**WHAT NEEDS TO BE DONE**:
Could you copy out all of the entries exactly?

═══ ENTRIES SHOWN ═══

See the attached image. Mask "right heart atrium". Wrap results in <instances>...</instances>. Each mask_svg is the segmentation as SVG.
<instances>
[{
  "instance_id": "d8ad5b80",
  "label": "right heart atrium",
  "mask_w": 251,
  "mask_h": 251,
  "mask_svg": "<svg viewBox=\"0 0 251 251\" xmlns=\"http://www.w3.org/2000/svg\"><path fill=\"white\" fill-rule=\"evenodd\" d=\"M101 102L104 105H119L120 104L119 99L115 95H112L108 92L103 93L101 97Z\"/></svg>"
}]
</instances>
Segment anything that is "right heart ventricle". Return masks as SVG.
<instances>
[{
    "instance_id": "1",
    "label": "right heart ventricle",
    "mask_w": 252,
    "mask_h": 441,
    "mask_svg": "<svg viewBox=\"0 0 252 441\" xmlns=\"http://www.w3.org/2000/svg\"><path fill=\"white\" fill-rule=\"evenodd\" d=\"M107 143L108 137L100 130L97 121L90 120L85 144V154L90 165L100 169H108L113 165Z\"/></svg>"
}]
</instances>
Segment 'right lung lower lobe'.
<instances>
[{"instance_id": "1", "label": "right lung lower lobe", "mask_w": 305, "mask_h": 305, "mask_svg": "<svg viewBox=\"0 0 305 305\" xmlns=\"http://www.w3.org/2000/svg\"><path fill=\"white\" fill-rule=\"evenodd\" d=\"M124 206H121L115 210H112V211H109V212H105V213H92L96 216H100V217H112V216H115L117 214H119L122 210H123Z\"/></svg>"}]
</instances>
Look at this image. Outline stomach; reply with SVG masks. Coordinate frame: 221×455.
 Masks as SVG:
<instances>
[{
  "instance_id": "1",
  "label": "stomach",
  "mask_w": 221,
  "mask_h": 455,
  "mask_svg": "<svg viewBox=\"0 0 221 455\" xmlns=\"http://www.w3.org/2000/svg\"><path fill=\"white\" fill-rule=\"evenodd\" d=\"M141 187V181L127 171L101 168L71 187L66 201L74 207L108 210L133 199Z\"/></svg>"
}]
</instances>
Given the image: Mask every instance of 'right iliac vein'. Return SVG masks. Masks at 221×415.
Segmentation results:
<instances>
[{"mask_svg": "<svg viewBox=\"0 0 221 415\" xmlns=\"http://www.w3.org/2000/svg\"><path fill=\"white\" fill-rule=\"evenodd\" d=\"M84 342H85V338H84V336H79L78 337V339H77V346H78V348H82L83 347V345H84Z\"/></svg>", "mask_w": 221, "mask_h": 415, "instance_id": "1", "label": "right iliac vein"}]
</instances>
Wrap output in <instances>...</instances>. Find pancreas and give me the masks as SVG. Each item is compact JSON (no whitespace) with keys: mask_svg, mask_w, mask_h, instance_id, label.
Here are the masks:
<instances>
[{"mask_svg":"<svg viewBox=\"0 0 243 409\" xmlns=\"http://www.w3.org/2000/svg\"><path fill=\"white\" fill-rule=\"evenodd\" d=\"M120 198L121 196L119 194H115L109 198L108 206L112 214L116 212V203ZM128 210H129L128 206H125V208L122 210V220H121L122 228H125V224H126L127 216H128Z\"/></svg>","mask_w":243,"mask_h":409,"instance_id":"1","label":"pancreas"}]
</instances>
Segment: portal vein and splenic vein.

═══

**RESPONSE TO THIS TASK**:
See the attached image. Mask "right heart atrium". Wrap results in <instances>...</instances>. Each mask_svg is the segmentation as SVG.
<instances>
[{
  "instance_id": "d8ad5b80",
  "label": "right heart atrium",
  "mask_w": 251,
  "mask_h": 251,
  "mask_svg": "<svg viewBox=\"0 0 251 251\" xmlns=\"http://www.w3.org/2000/svg\"><path fill=\"white\" fill-rule=\"evenodd\" d=\"M101 102L104 105H119L120 104L119 99L115 95H112L108 92L103 93L101 97Z\"/></svg>"
}]
</instances>
Segment anything that is "right heart ventricle". Return masks as SVG.
<instances>
[{
    "instance_id": "1",
    "label": "right heart ventricle",
    "mask_w": 252,
    "mask_h": 441,
    "mask_svg": "<svg viewBox=\"0 0 252 441\" xmlns=\"http://www.w3.org/2000/svg\"><path fill=\"white\" fill-rule=\"evenodd\" d=\"M107 143L108 137L100 130L97 121L90 120L85 144V154L90 165L100 169H108L113 165Z\"/></svg>"
}]
</instances>
Segment 'right lung lower lobe'.
<instances>
[{"instance_id": "1", "label": "right lung lower lobe", "mask_w": 305, "mask_h": 305, "mask_svg": "<svg viewBox=\"0 0 305 305\" xmlns=\"http://www.w3.org/2000/svg\"><path fill=\"white\" fill-rule=\"evenodd\" d=\"M124 206H121L115 210H112V211H109V212H105V213H92L96 216H100V217H112V216H115L117 214H119L122 210H123Z\"/></svg>"}]
</instances>
Look at this image. Outline stomach; reply with SVG masks. Coordinate frame: 221×455.
 Masks as SVG:
<instances>
[{
  "instance_id": "1",
  "label": "stomach",
  "mask_w": 221,
  "mask_h": 455,
  "mask_svg": "<svg viewBox=\"0 0 221 455\" xmlns=\"http://www.w3.org/2000/svg\"><path fill=\"white\" fill-rule=\"evenodd\" d=\"M141 187V181L127 171L101 168L71 187L66 201L74 207L108 210L133 199Z\"/></svg>"
}]
</instances>
Given the image: Mask every instance of 'right iliac vein'. Return SVG masks. Masks at 221×415.
Segmentation results:
<instances>
[{"mask_svg": "<svg viewBox=\"0 0 221 415\" xmlns=\"http://www.w3.org/2000/svg\"><path fill=\"white\" fill-rule=\"evenodd\" d=\"M84 342H85V338H84V336H79L78 337V339H77V346H78V348H82L83 347V345H84Z\"/></svg>", "mask_w": 221, "mask_h": 415, "instance_id": "1", "label": "right iliac vein"}]
</instances>
Wrap output in <instances>...</instances>. Find pancreas and give me the masks as SVG. Each item is compact JSON (no whitespace) with keys: mask_svg, mask_w, mask_h, instance_id, label.
Here are the masks:
<instances>
[{"mask_svg":"<svg viewBox=\"0 0 243 409\" xmlns=\"http://www.w3.org/2000/svg\"><path fill=\"white\" fill-rule=\"evenodd\" d=\"M120 198L121 196L119 194H115L109 198L108 206L112 214L116 212V203ZM128 210H129L128 206H125V208L122 210V220H121L122 228H125V224H126L127 216H128Z\"/></svg>","mask_w":243,"mask_h":409,"instance_id":"1","label":"pancreas"}]
</instances>
Segment: portal vein and splenic vein.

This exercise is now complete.